Free Text Searches

A free text search scans all the indexed data for a specific Refinery view, across all columns, for the specified time frame.

Free text searches could be very slow in large datasets since they scan all fields. If you have a small data set and you are not sure whether a value might be in the indexed data, a free text search could be helpful. The following example shows a free-text Discover search for the term Opera or "Opera" in an index with one million records:

After the free text search, the results narrow to just under 200,000 results that contain the term Opera in any field. The results sill not match against extensions like Operas or Operations or opera (lowercase) if the Refinery view is case-sensitive, which is the typical setting for most views. Searching for a term like error in very large indexes could return millions or even billions of results, and require a lot of compute/worker resources to complete.

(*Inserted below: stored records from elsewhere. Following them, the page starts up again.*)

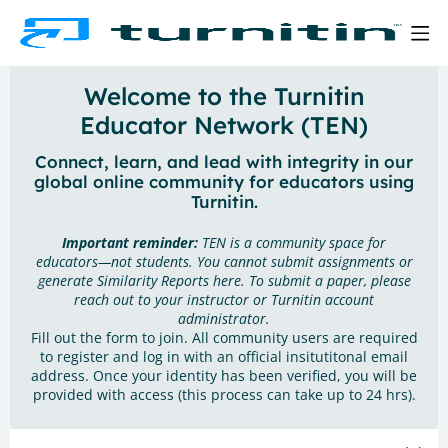
Welcome to the Turnitin
Educator Network (TEN)
Connect, learn, and lead with integrity in our
global online community for educators using
Turnitin.
Important reminder:
TEN is a community space for
educators—not students. You cannot submit assignments or
generate Similarity Reports here. To submit a paper, please
reach out to your instructor or Turnitin account
administrator.
Fill out the form to join. All community users are required
to register and log in with an official insitutitonal email
address. Once your identity has been verified, you will be
provided with access (this process can take up to 24 hrs).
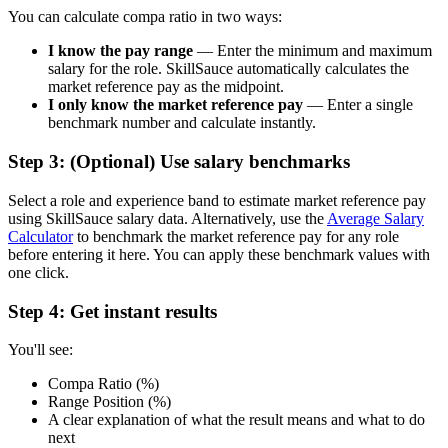
You can calculate compa ratio in two ways:
I know the pay range
— Enter the minimum and maximum
salary for the role. SkillSauce automatically calculates the
market reference pay as the midpoint.
I only know the market reference pay
— Enter a single
benchmark number and calculate instantly.
Step 3: (Optional) Use salary benchmarks
Select a role and experience band to estimate market reference pay
using SkillSauce salary data. Alternatively, use the
Average Salary
Calculator
to benchmark the market reference pay for any role
before entering it here. You can apply these benchmark values with
one click.
Step 4: Get instant results
You'll see:
Compa Ratio (%)
Range Position (%)
A clear explanation of what the result means and what to do
next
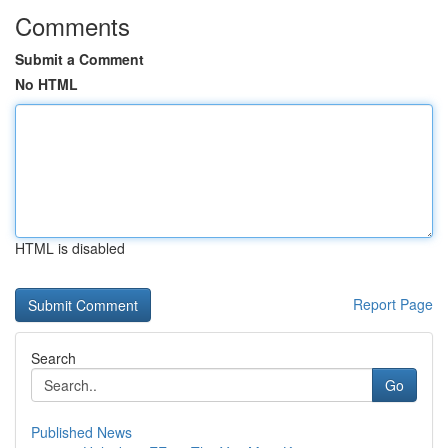
Comments
Submit a Comment
No HTML
HTML is disabled
Report Page
Search
Go
Published News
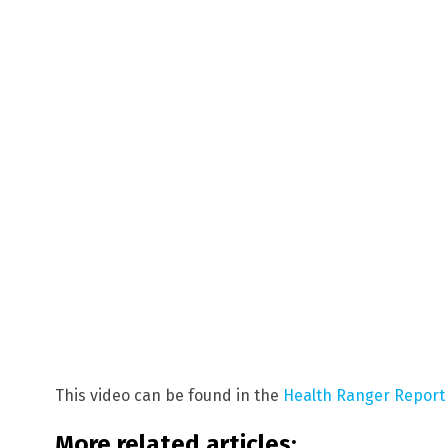
This video can be found in the
Health Ranger Report
More related articles:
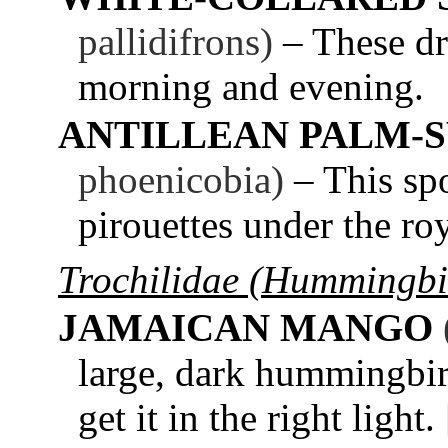
pallidifrons)
– These dr
morning and evening.
ANTILLEAN PALM-
phoenicobia)
– This spo
pirouettes under the r
Trochilidae (Hummingbi
JAMAICAN MANGO
large, dark hummingbird
get it in the right light.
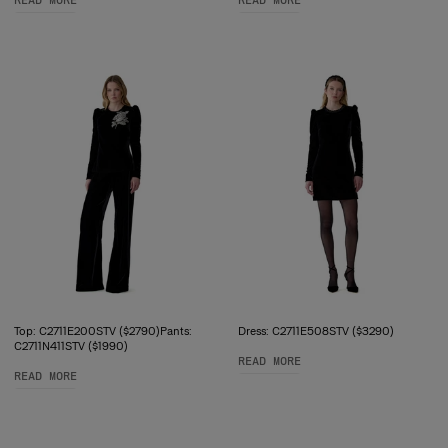
READ MORE
READ MORE
Top: C2711E200STV ($2790)Pants:
Dress: C2711E508STV ($3290)
C2711N411STV ($1990)
READ MORE
READ MORE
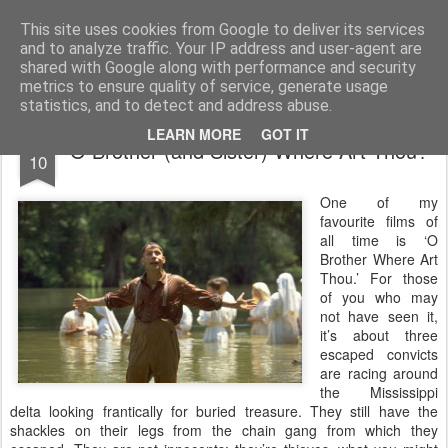
Rectory Musings
A Prog Vicar's Journal.
This site uses cookies from Google to deliver its services
and to analyze traffic. Your IP address and user-agent are
About me
Contact me
shared with Google along with performance and security
metrics to ensure quality of service, generate usage
statistics, and to detect and address abuse.
JAN
LEARN MORE
GOT IT
O Brother (and Sister) Where Art Thou?
10
One of my
favourite films of
all time is ‘O
Brother Where Art
Thou.’ For those
of you who may
not have seen it,
it’s about three
escaped convicts
are racing around
the Mississippi
delta looking frantically for buried treasure. They still have the
shackles on their legs from the chain gang from which they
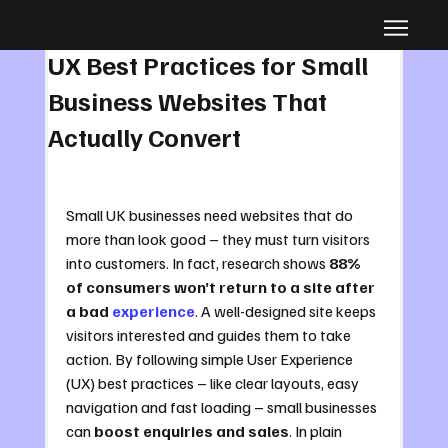
Jul 15, 2025
6 min read
UX Best Practices for Small
Business Websites That
Actually Convert
Small UK businesses need websites that do 
more than look good – they must turn visitors 
into customers. In fact, research shows 
88% 
of consumers won’t return to a site after 
a bad 
experience
. A well-designed site keeps 
visitors interested and guides them to take 
action. By following simple User Experience 
(UX) best practices – like clear layouts, easy 
navigation and fast loading – small businesses 
can 
boost enquiries and sales
. In plain 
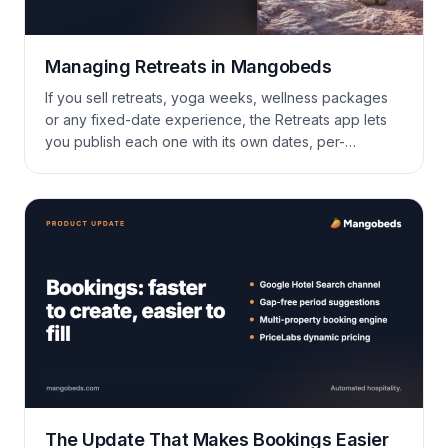
Managing Retreats in Mangobeds
If you sell retreats, yoga weeks, wellness packages
or any fixed-date experience, the Retreats app lets
you publish each one with its own dates, per-
accommodation pricing, custom guest questions and
online payments — without bending your booking
forms to fit.
The Update That Makes Bookings Easier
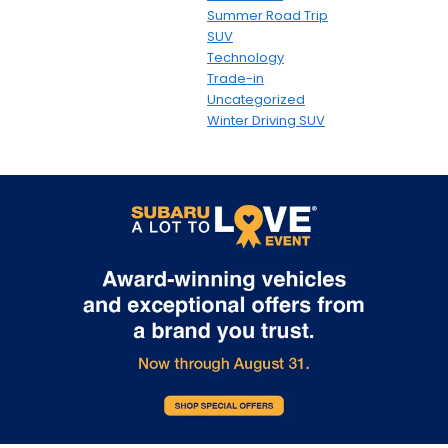
Summer Road Trip
SUV
Technology
Trade-in
Uncategorized
Winter Driving SUV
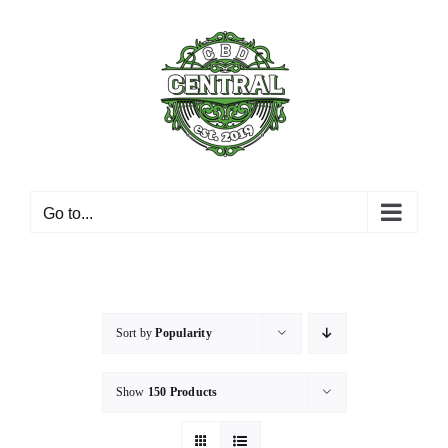
Skip
to
content
Go to...
Sort by
Popularity
Show
150 Products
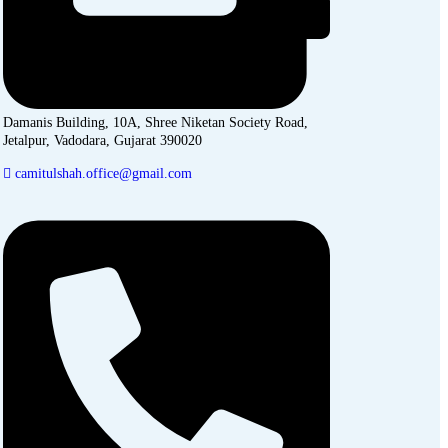
Damanis Building, 10A, Shree Niketan Society Road,
Jetalpur, Vadodara, Gujarat 390020
camitulshah.office@gmail.com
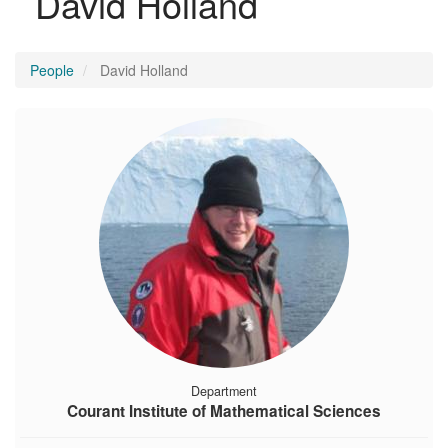
David Holland
People
David Holland
Department
Courant Institute of Mathematical Sciences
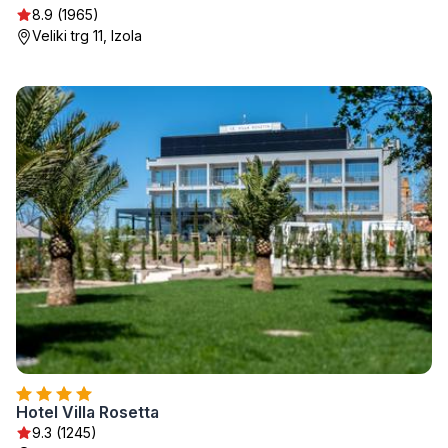
8.9 (1965)
Veliki trg 11, Izola
Hotel Villa Rosetta
9.3 (1245)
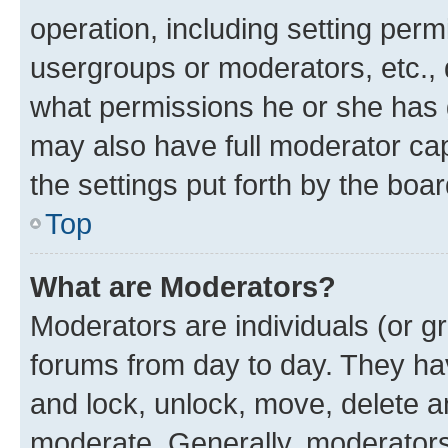
operation, including setting perm
usergroups or moderators, etc.,
what permissions he or she has 
may also have full moderator capa
the settings put forth by the boa
Top
What are Moderators?
Moderators are individuals (or gr
forums from day to day. They have
and lock, unlock, move, delete an
moderate. Generally, moderators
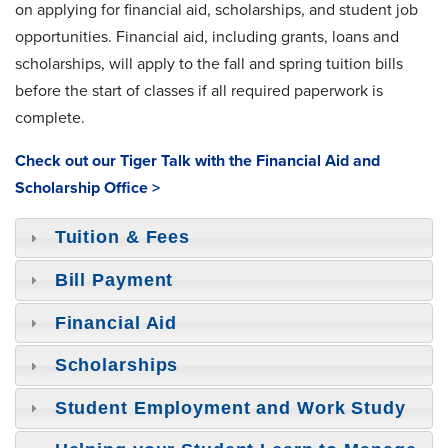
on applying for financial aid, scholarships, and student job
opportunities. Financial aid, including grants, loans and
scholarships, will apply to the fall and spring tuition bills
before the start of classes if all required paperwork is
complete.
Check out our Tiger Talk with the Financial Aid and
Scholarship Office >
Tuition & Fees
Bill Payment
Financial Aid
Scholarships
Student Employment and Work Study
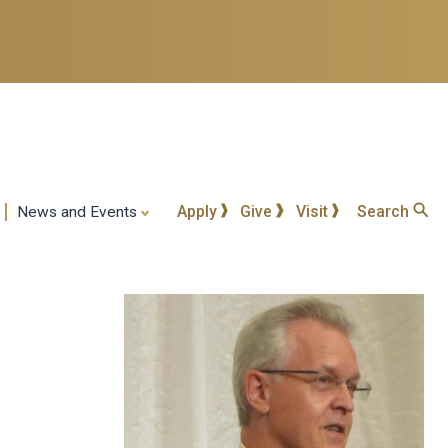
Apply
Give
Visit
Search
News and Events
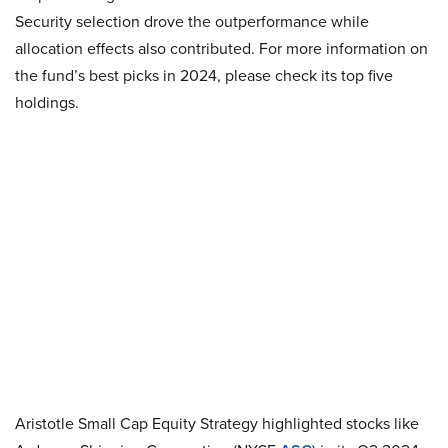
Security selection drove the outperformance while
allocation effects also contributed. For more information on
the fund’s best picks in 2024, please check its top five
holdings.
Aristotle Small Cap Equity Strategy highlighted stocks like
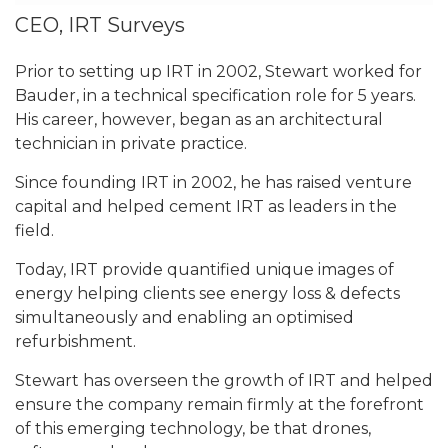
CEO, IRT Surveys
Prior to setting up IRT in 2002, Stewart worked for
Bauder, in a technical specification role for 5 years.
His career, however, began as an architectural
technician in private practice.
Since founding IRT in 2002, he has raised venture
capital and helped cement IRT as leaders in the
field.
Today, IRT provide quantified unique images of
energy helping clients see energy loss & defects
simultaneously and enabling an optimised
refurbishment.
Stewart has overseen the growth of IRT and helped
ensure the company remain firmly at the forefront
of this emerging technology, be that
drones,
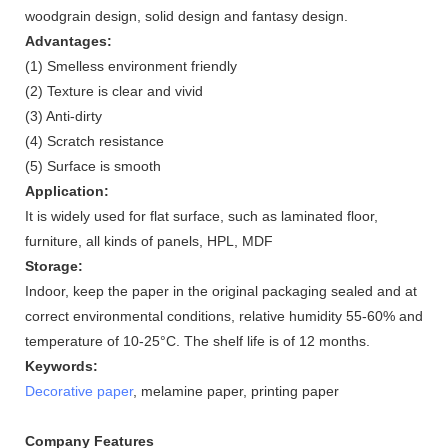
woodgrain design, solid design and fantasy design.
Advantages:
(1) Smelless environment friendly
(2) Texture is clear and vivid
(3) Anti-dirty
(4) Scratch resistance
(5) Surface is smooth
Application:
It is widely used for flat surface, such as laminated floor,
furniture, all kinds of panels, HPL, MDF
Storage:
Indoor, keep the paper in the original packaging sealed and at
correct environmental conditions, relative humidity 55-60% and
temperature of 10-25°C. The shelf life is of 12 months.
Keywords:
Decorative paper
, melamine paper, printing paper
Company Features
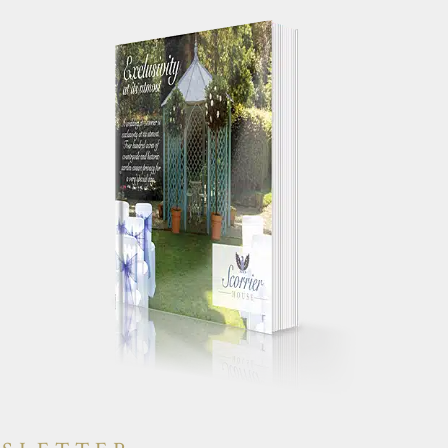
 your works
"Just a quick note to say a huge
g day
thank you for making our wedding
yone else had a
day so special. We truly had the
will have heaps
most perfect day and were
"
constantly told by guests how
amazing the house was."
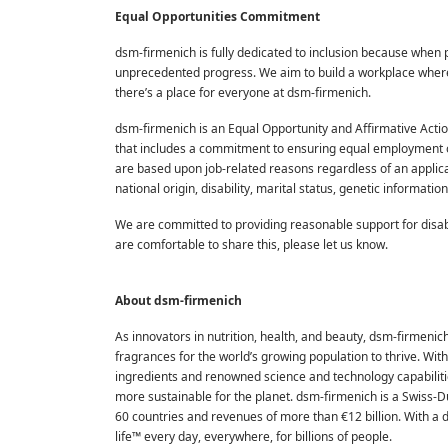
Equal Opportunities Commitment
dsm-firmenich is fully dedicated to inclusion because when 
unprecedented progress. We aim to build a workplace where o
there’s a place for everyone at dsm-firmenich.
dsm-firmenich is an Equal Opportunity and Affirmative Acti
that includes a commitment to ensuring equal employment o
are based upon job-related reasons regardless of an applicant'
national origin, disability, marital status, genetic informati
We are committed to providing reasonable support for disabl
are comfortable to share this, please let us know.
About dsm-firmenich
As innovators in nutrition, health, and beauty, dsm-firmenic
fragrances for the world’s growing population to thrive. Wi
ingredients and renowned science and technology capabilities
more sustainable for the planet. dsm-firmenich is a Swiss-
60 countries and revenues of more than €12 billion. With a
life™ every day, everywhere, for billions of people.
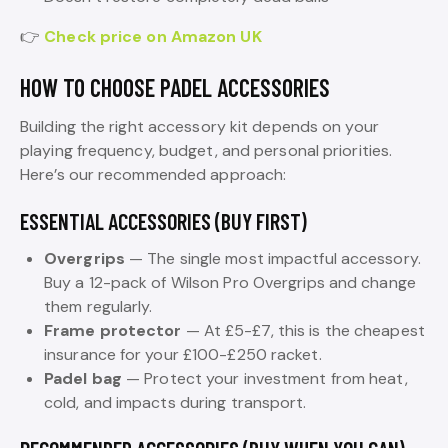
👉
Check price on Amazon UK
HOW TO CHOOSE PADEL ACCESSORIES
Building the right accessory kit depends on your
playing frequency, budget, and personal priorities.
Here’s our recommended approach:
ESSENTIAL ACCESSORIES (BUY FIRST)
Overgrips
— The single most impactful accessory.
Buy a 12-pack of Wilson Pro Overgrips and change
them regularly.
Frame protector
— At £5-£7, this is the cheapest
insurance for your £100-£250 racket.
Padel bag
— Protect your investment from heat,
cold, and impacts during transport.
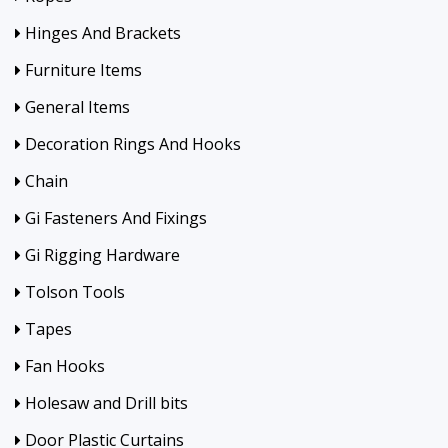
Hinges And Brackets
Furniture Items
General Items
Decoration Rings And Hooks
Chain
Gi Fasteners And Fixings
Gi Rigging Hardware
Tolson Tools
Tapes
Fan Hooks
Holesaw and Drill bits
Door Plastic Curtains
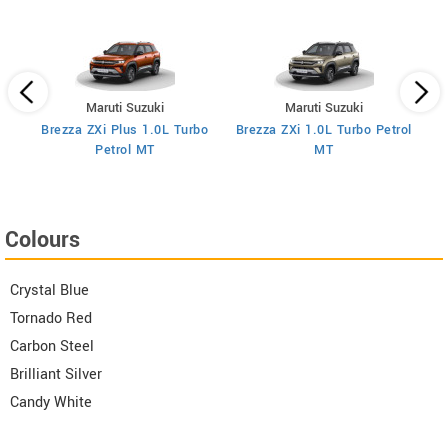
Maruti Suzuki
Maruti Suzuki
Brezza ZXi Plus 1.0L Turbo
Brezza ZXi 1.0L Turbo Petrol
Br
I
Petrol MT
MT
Colours
Crystal Blue
Tornado Red
Carbon Steel
Brilliant Silver
Candy White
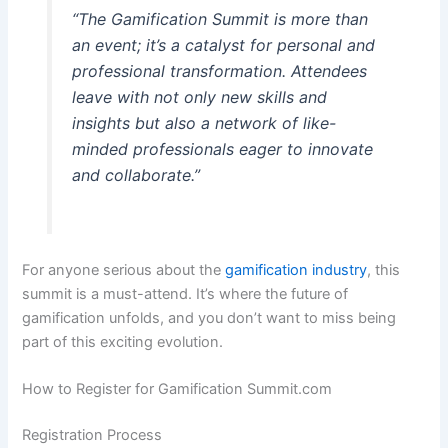
“The Gamification Summit is more than
an event; it’s a catalyst for personal and
professional transformation. Attendees
leave with not only new skills and
insights but also a network of like-
minded professionals eager to innovate
and collaborate.”
For anyone serious about the
gamification industry
, this
summit is a must-attend. It’s where the future of
gamification unfolds, and you don’t want to miss being
part of this exciting evolution.
How to Register for Gamification Summit.com
Registration Process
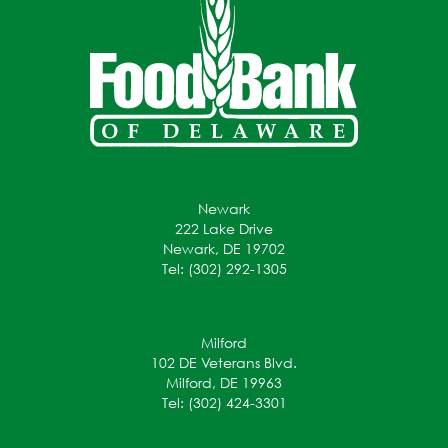
Newark
222 Lake Drive
Newark, DE 19702
Tel: (302) 292-1305
Milford
102 DE Veterans Blvd.
Milford, DE 19963
Tel: (302) 424-3301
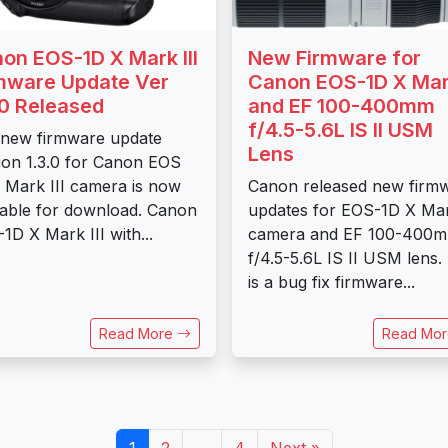
on EOS-1D X Mark III
New Firmware for
mware Update Ver
Canon EOS-1D X Mark
.0 Released
and EF 100-400mm
f/4.5-5.6L IS II USM
new firmware update
Lens
ion 1.3.0 for Canon EOS
 Mark III camera is now
Canon released new firm
lable for download. Canon
updates for EOS-1D X Mar
1D X Mark III with...
camera and EF 100-400
f/4.5-5.6L IS II USM lens.
is a bug fix firmware...
Read More
Read Mo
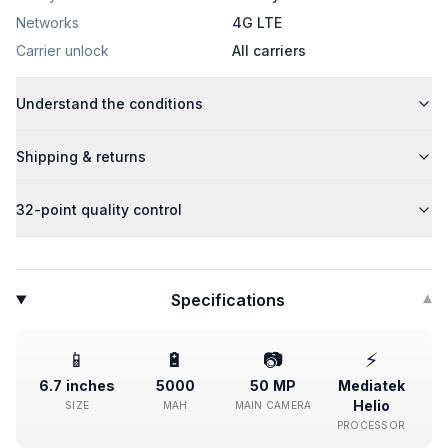
Networks
4G LTE
Carrier unlock
All carriers
Understand the conditions
Shipping & returns
32-point quality control
Specifications
▾
📱
🔋
📷
⚡
6.7 inches
5000
50 MP
Mediatek
Helio
SIZE
MAH
MAIN CAMERA
PROCESSOR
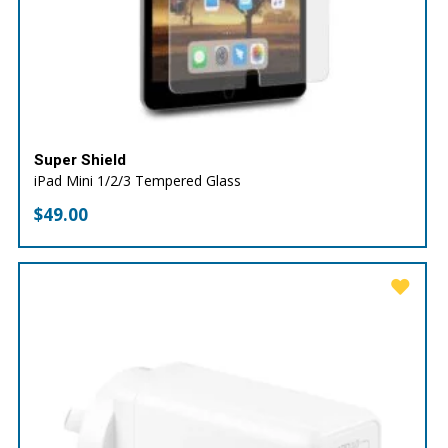
Super Shield
iPad Mini 1/2/3 Tempered Glass
$
49.00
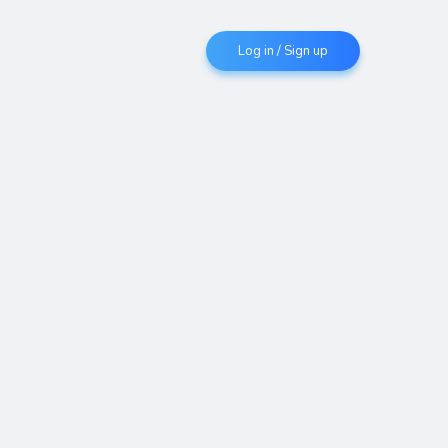
Log in / Sign up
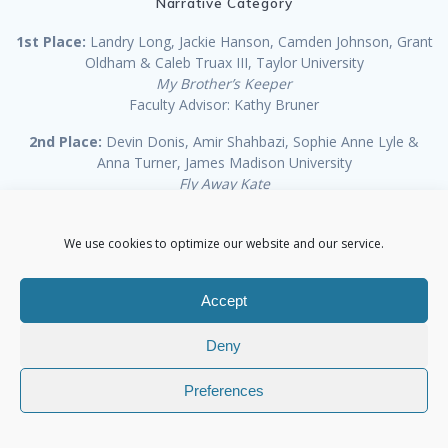
Narrative Category
1st Place:
Landry Long, Jackie Hanson, Camden Johnson, Grant
Oldham & Caleb Truax III, Taylor University
My Brother’s Keeper
Faculty Advisor: Kathy Bruner
2nd Place:
Devin Donis, Amir Shahbazi, Sophie Anne Lyle &
Anna Turner, James Madison University
Fly Away Kate
Faculty Advisor: Imelda O’Reilly
3rd Place:
Anthony Reid, Nicholas Valdez, Rylee Tribble & Ade
We use cookies to optimize our website and our service.
Ogunleti, Texas Tech University
In An Instant
Accept
Faculty Advisor: Anthony Reid
Award of Excellence:
Steve Aderton, Katie Jarrett & Jordan
Deny
Richardson, James Madison University
Now
Preferences
Faculty Advisor: Rustin Greene
Award of Excellence:
Joe Stone & Joseph McNichols ,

In free-text, you can use wildcards like Oper* to find results that begin with Oper including Opera, Operations, and so on (again, with case-sensitive results using the default view setting), or *Oper* to find results where Oper is found in any part of a value. If a view is case-insensitive, the results will match on any letter case; however, performance is slower for case-insensitive matches, especially for a wide search across a large body of indexed data. The following sample shows a wide search that is narrowed by a free text search for Oper*:

Free text searches could be useful to run a general sweep of the indexed data for a very specific term. In general, free-text searches are not recommended because of the performance. For most searches, it is a better practice to "bind" your searches to a field to narrow the search and reduce the results for performance and also review.